→ **Brief**: In the material below, find each line with the word "竣工年月日" and copy it.

→ **Data shown**:
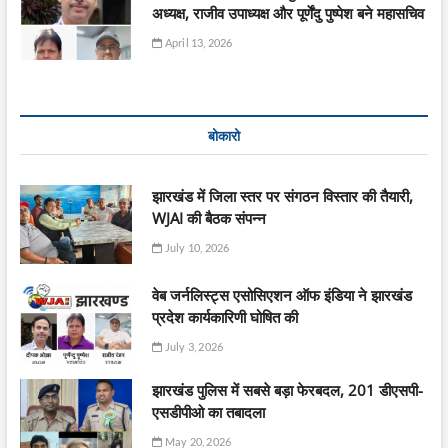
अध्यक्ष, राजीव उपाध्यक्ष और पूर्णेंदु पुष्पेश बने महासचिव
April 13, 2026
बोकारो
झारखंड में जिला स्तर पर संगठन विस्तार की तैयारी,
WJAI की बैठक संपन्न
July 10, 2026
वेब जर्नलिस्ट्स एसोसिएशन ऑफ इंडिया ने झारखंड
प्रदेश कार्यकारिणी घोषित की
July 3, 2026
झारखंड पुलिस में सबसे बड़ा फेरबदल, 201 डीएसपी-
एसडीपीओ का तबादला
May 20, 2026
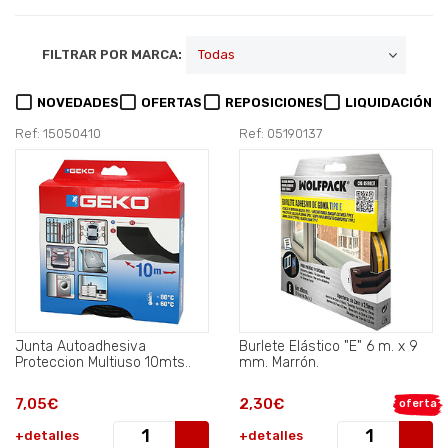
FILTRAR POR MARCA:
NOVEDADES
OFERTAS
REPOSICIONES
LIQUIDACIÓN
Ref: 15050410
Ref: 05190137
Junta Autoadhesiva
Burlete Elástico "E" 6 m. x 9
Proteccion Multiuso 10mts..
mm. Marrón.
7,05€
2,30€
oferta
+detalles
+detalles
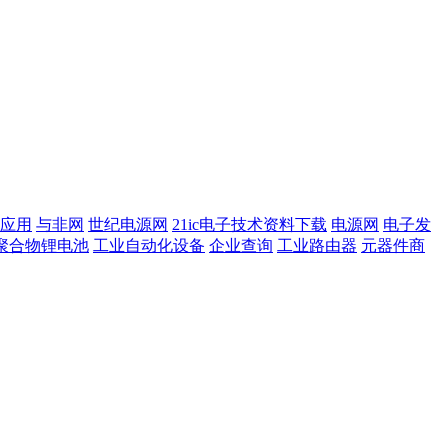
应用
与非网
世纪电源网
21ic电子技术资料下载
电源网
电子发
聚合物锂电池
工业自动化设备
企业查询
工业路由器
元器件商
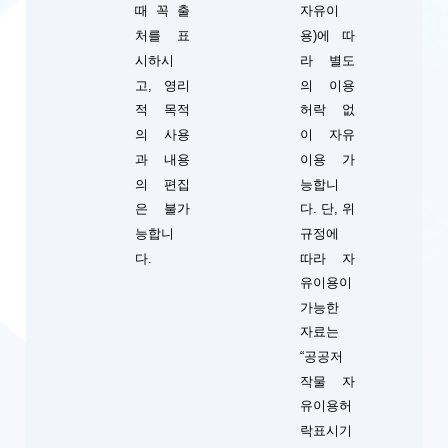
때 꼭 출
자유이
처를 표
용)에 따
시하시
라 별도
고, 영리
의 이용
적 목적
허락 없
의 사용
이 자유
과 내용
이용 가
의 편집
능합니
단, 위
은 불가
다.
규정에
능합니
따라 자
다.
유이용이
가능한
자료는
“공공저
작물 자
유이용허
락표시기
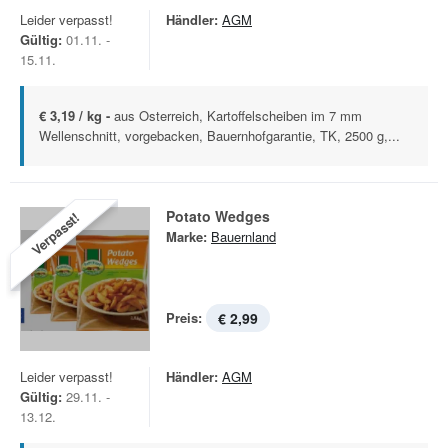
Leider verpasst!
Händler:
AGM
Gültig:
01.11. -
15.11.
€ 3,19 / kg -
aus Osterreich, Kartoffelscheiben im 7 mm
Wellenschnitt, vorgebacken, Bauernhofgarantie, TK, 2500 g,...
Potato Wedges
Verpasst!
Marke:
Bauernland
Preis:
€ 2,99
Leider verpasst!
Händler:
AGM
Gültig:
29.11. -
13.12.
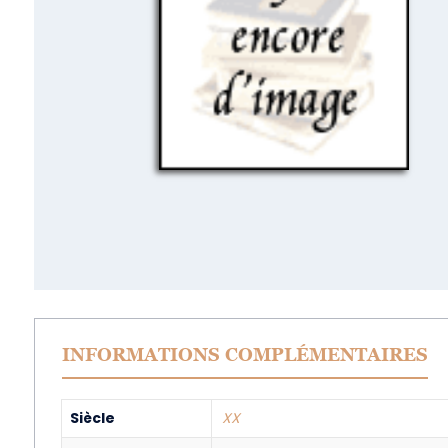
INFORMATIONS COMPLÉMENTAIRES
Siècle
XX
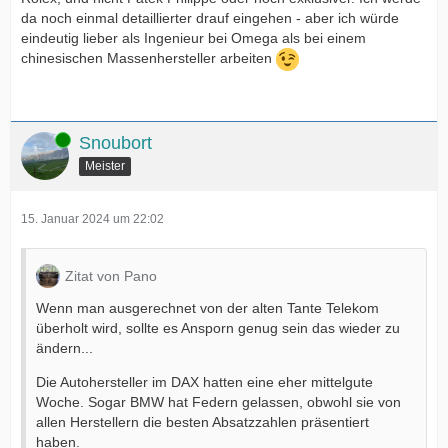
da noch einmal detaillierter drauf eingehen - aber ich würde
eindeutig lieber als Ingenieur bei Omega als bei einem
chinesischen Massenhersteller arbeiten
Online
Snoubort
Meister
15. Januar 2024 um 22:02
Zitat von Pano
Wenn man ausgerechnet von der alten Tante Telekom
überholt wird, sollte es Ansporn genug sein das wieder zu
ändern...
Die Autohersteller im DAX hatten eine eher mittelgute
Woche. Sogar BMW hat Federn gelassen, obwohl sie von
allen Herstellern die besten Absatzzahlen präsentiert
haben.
* * *
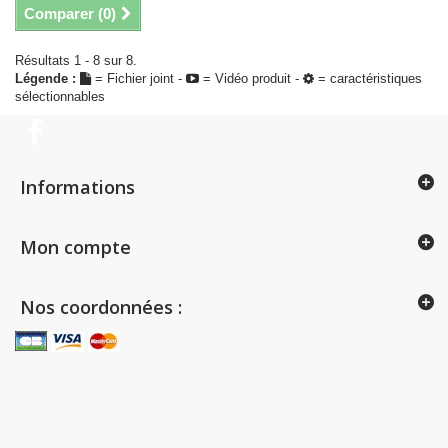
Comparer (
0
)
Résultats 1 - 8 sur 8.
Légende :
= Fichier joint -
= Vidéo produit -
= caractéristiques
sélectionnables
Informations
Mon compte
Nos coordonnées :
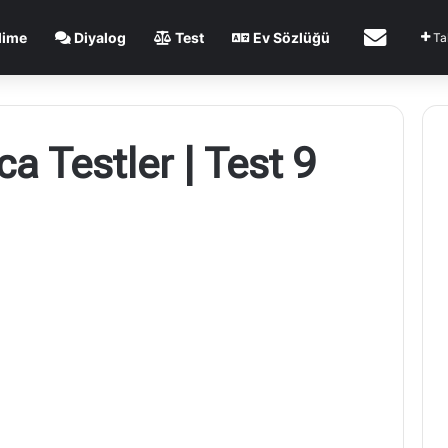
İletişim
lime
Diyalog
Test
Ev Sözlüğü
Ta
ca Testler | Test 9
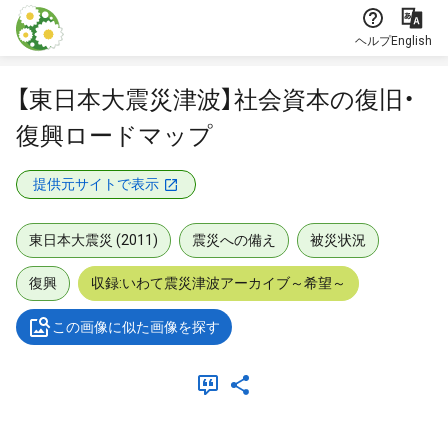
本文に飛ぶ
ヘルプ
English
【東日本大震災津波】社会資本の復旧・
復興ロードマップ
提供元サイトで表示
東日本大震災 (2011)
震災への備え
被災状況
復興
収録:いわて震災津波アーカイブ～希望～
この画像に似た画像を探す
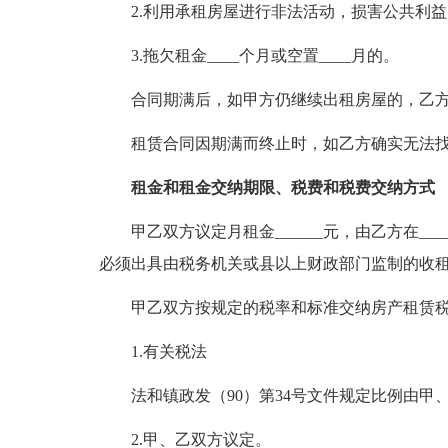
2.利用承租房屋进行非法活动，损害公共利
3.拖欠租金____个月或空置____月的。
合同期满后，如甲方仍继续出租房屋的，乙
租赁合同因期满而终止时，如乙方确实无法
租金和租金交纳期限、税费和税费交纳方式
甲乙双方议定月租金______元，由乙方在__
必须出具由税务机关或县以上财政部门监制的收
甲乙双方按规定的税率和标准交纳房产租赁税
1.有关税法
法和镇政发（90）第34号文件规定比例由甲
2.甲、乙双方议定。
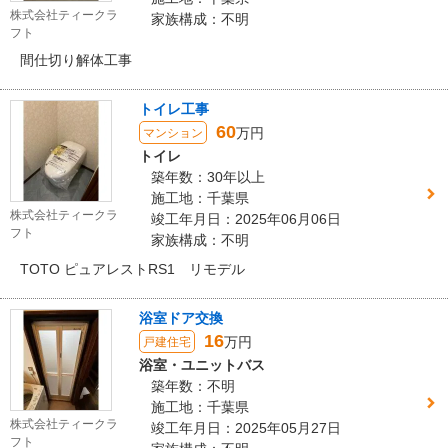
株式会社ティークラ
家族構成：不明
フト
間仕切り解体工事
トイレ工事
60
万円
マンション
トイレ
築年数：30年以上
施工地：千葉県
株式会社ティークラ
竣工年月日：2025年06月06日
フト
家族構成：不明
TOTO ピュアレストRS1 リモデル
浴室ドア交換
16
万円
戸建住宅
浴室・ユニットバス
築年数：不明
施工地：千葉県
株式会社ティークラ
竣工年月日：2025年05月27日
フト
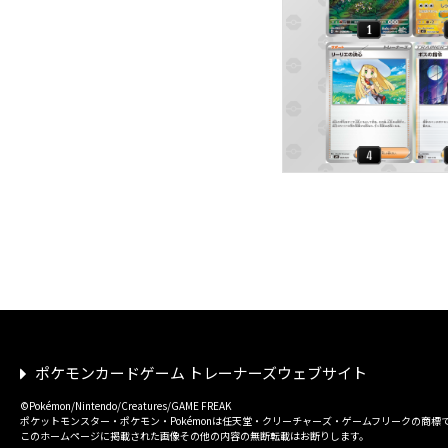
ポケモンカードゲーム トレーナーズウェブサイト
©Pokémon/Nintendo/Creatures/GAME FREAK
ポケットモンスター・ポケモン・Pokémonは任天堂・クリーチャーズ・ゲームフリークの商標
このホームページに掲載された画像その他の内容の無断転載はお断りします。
* * *
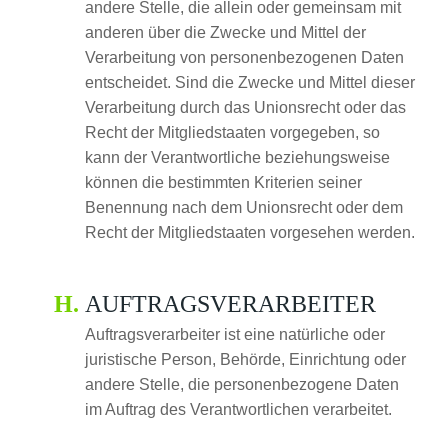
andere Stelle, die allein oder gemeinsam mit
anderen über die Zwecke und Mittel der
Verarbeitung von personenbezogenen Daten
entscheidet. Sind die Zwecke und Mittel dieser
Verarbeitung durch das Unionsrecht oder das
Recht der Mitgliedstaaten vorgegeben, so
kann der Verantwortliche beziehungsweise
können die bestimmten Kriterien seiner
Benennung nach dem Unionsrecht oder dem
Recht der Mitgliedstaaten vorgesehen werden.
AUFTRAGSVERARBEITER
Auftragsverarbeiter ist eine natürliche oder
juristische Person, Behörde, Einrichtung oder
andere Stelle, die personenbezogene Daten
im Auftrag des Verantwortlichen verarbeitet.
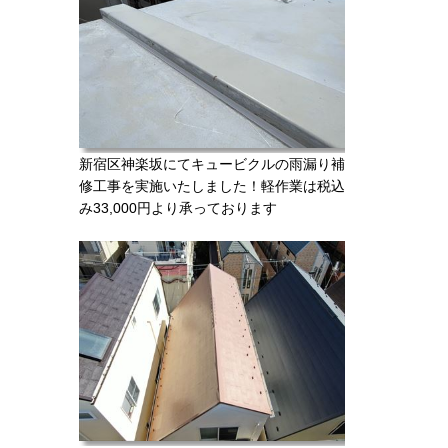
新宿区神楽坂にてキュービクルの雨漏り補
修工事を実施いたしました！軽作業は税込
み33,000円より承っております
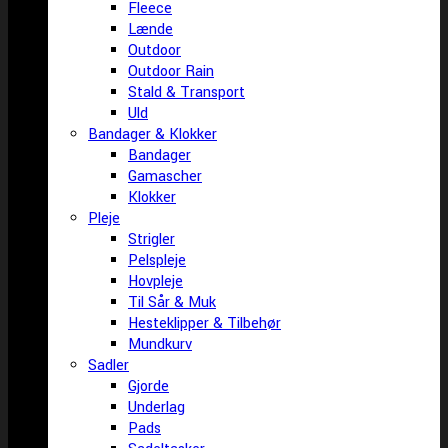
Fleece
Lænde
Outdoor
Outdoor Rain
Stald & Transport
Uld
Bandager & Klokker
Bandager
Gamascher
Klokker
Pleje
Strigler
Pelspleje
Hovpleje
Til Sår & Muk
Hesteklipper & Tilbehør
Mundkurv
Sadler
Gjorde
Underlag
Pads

→ **Exercise response**:
竣工年月日：2025年06月06日
竣工年月日：2025年05月27日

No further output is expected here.